The former foreign secretary and London mayor’s grandiose character was always going to be a central part of his campaign to replace the comparatively wooden Theresa May.
Now the line between Johnson’s persona – the most potent weapon in his political career – and his private life has become murky.
Johnson has repeatedly dodged questioning over what happened in Friday’s early hours, when police were called to an alleged altercation at the south London home he shares with girlfriend Carrie Symonds.
The incident has raised serious questions, not just over Johnson’s character, but at what point a future prime minister’s private life becomes off-limits to the public.
This is far from the first time Johnson’s personal life has made headlines. Reports of his alleged extra-marital affairs have long graced the pages of the UK tabloids. In 2004 he was fired as a spokesman on cultural affairs for the Conservative party after revelations about his private life.
Johnson has four children with his second wife, Marina Wheeler. The couple separated last year.
But last week Johnson supporter and fellow Conservative MP Johnny Mercer was left floundering after a BBC journalist put him on the spot about how many children Johnson has fathered.
“What Boris chooses to do in his personal life and what he chooses to talk about is entirely a matter for him,” Mercer said. “It would be entirely inappropriate for me to talk about any of that.”
Johnson has never publicly addressed the issue of extra-marital children. CNN has contacted Johnson’s office for comment but had not received a reply at time of publication.
In a BBC interview late on Monday, Johnson continued to shutdown any media discussion of the incident with Symonds.
“I do not talk about stuff involving my family, my loved ones,” he said. “And there’s a very good reason for that. That is that, if you do, you drag them into things that really is … not fair on them.”
When the private becomes public
Politicians “don’t forfeit their right to privacy simply because they run for office,” according to Jeffrey Howard, a lecturer in political theory at University College London. But the nature of Friday’s incident – an alleged domestic row involving police – is in the public interest and deserves an explanation, he said.
In a recording made by neighbor Tom Penn, Symonds is heard telling Johnson to “get off me” and “get out of my flat,” the Guardian newspaper reported.
Penn said he knocked on the door, got no response, then called police. In turn, London’s Metropolitan Police said in a statement that officers arrived and “spoke to all occupants of the address, who were all safe and well.”

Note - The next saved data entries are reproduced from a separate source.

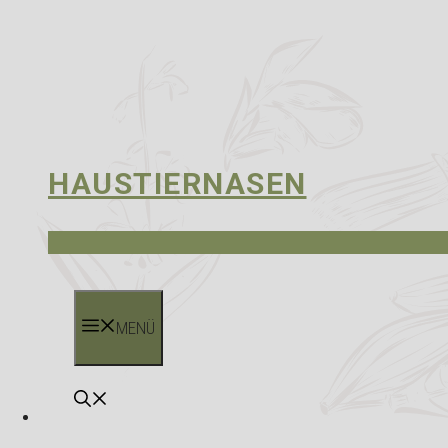
HAUSTIERNASEN
MENÜ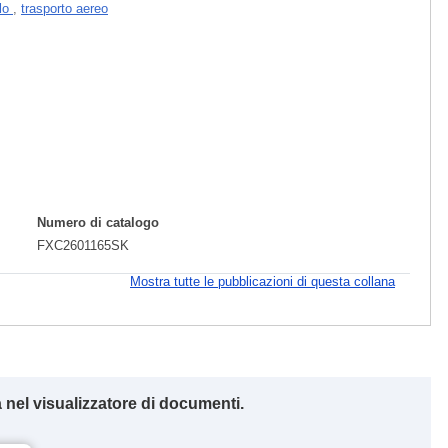
llo
,
trasporto aereo
Numero di catalogo
FXC2601165SK
Mostra tutte le pubblicazioni di questa collana
 nel visualizzatore di documenti.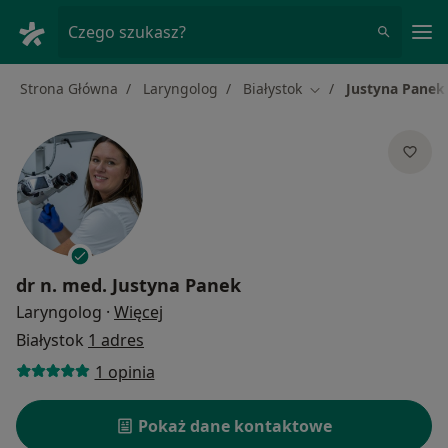
Me
Czego szukasz?
Strona Główna
Laryngolog
Białystok
Justyna Panek
Zmień miasto
dr n. med.
Justyna Panek
O specjalizacjach
Laryngolog
·
Więcej
Białystok
1 adres
1 opinia
Pokaż dane kontaktowe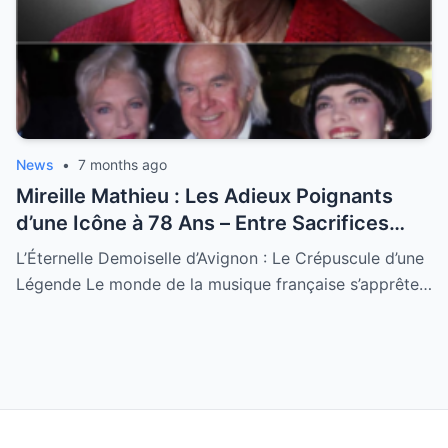
News
•
7 months ago
Mireille Mathieu : Les Adieux Poignants
d’une Icône à 78 Ans – Entre Sacrifices
Amoureux et Destin Royal
L’Éternelle Demoiselle d’Avignon : Le Crépuscule d’une
Légende Le monde de la musique française s’apprête…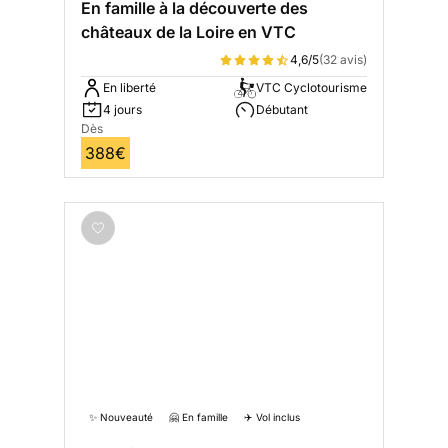
En famille à la découverte des
châteaux de la Loire en VTC
4,6/5
(32 avis)
En liberté
VTC Cyclotourisme
4 jours
Débutant
Dès
388€
✨ Nouveauté
🤗 En famille
✈️ Vol inclus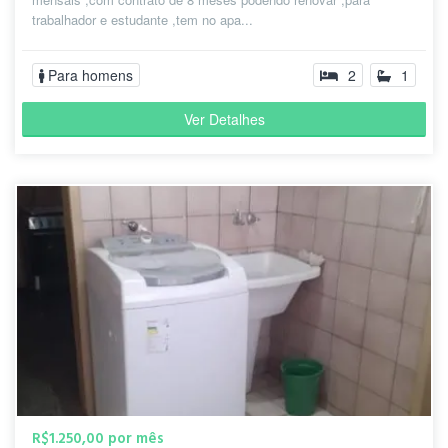
trabalhador e estudante ,tem no apa...
Para homens
2
1
Ver Detalhes
R$1.250,00 por mês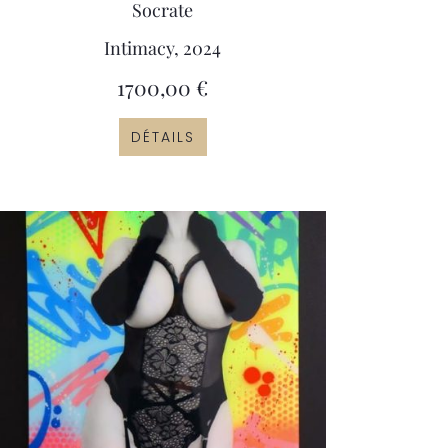
Socrate
Intimacy, 2024
1700,00
€
DÉTAILS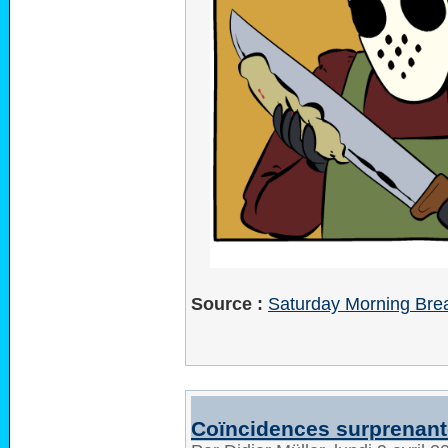
Source :
Saturday Morning Brea
Coïncidences surprenant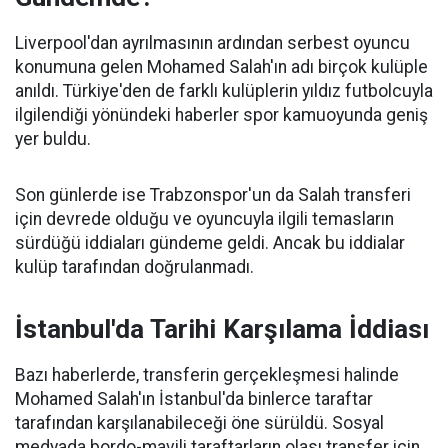
Liverpool'dan ayrılmasının ardından serbest oyuncu
konumuna gelen Mohamed Salah'ın adı birçok kulüple
anıldı. Türkiye'den de farklı kulüplerin yıldız futbolcuyla
ilgilendiği yönündeki haberler spor kamuoyunda geniş
yer buldu.
Son günlerde ise Trabzonspor'un da Salah transferi
için devrede olduğu ve oyuncuyla ilgili temasların
sürdüğü iddiaları gündeme geldi. Ancak bu iddialar
kulüp tarafından doğrulanmadı.
İstanbul'da Tarihi Karşılama İddiası
Bazı haberlerde, transferin gerçekleşmesi halinde
Mohamed Salah'ın İstanbul'da binlerce taraftar
tarafından karşılanabileceği öne sürüldü. Sosyal
medyada bordo-mavili taraftarların olası transfer için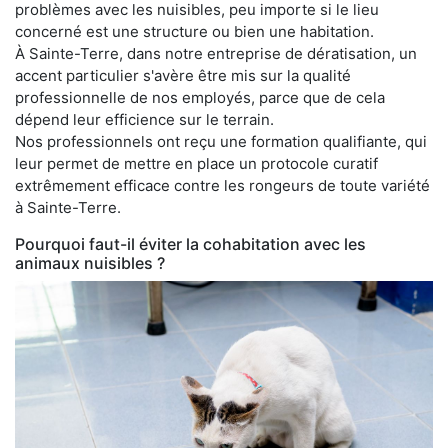
problèmes avec les nuisibles, peu importe si le lieu
concerné est une structure ou bien une habitation.
À Sainte-Terre, dans notre entreprise de dératisation, un
accent particulier s'avère être mis sur la qualité
professionnelle de nos employés, parce que de cela
dépend leur efficience sur le terrain.
Nos professionnels ont reçu une formation qualifiante, qui
leur permet de mettre en place un protocole curatif
extrêmement efficace contre les rongeurs de toute variété
à Sainte-Terre.
Pourquoi faut-il éviter la cohabitation avec les
animaux nuisibles ?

There is no suggestion that Johnson’s behavior in this instance amounted to abuse. But Johnson nevertheless “owes the public just an explanation of what happened, so there isn’t even the appearance of anything morally amiss,” Howard said.
John Griffin, a major Conservative party donor, seems to agree. “We deserve an explanation about that row, and he has to handle it properly,” Griffin told The Guardian on Monday. “He can’t assume that we are going to support him when he has not explained every detail.”
Trial by media?
Johnson sees things differently. At a hustings event in Birmingham over the weekend, moderator Iain Dale asked the politician at least four times about the incident – which Johnson each time avoided, instead saying that people did not “want to hear” about the reported row.
In any case, the British media certainly want to speculate on it.
On Monday, George Osborne, former Conservative chancellor and now editor of London paper the Evening Standard, tweeted an image of the newspaper’s front page showing Johnson and Symonds together.
The image shows the pair holding hands and gazing into each other’s eyes reportedly in the Sussex countryside.
The Evening Standard reported that a source from Johnson’s campaign confirmed that the picture was genuine, but couldn’t say who took the photo or whether the pair knew that it was being taken.